Exact copies of all the lines below are wanted, without a single picture.
= Beginning of Section =
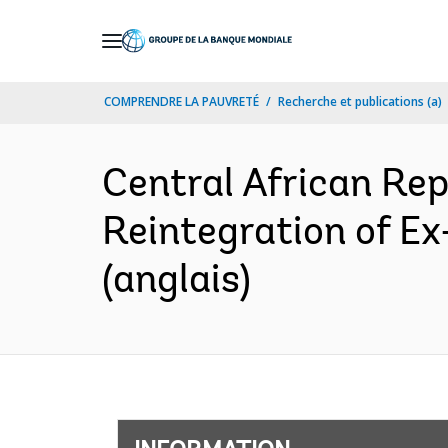
Skip
to
Main
COMPRENDRE LA PAUVRETÉ
Recherche et publications (a)
Navigation
Central African Re
Reintegration of E
(anglais)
= End of Section =
> [Answer section]
Skip
to
Main
COMPRENDRE LA PAUVRETÉ
Recherche et publications (a)
Navigation
Central African Re
Reintegration of E
(anglais)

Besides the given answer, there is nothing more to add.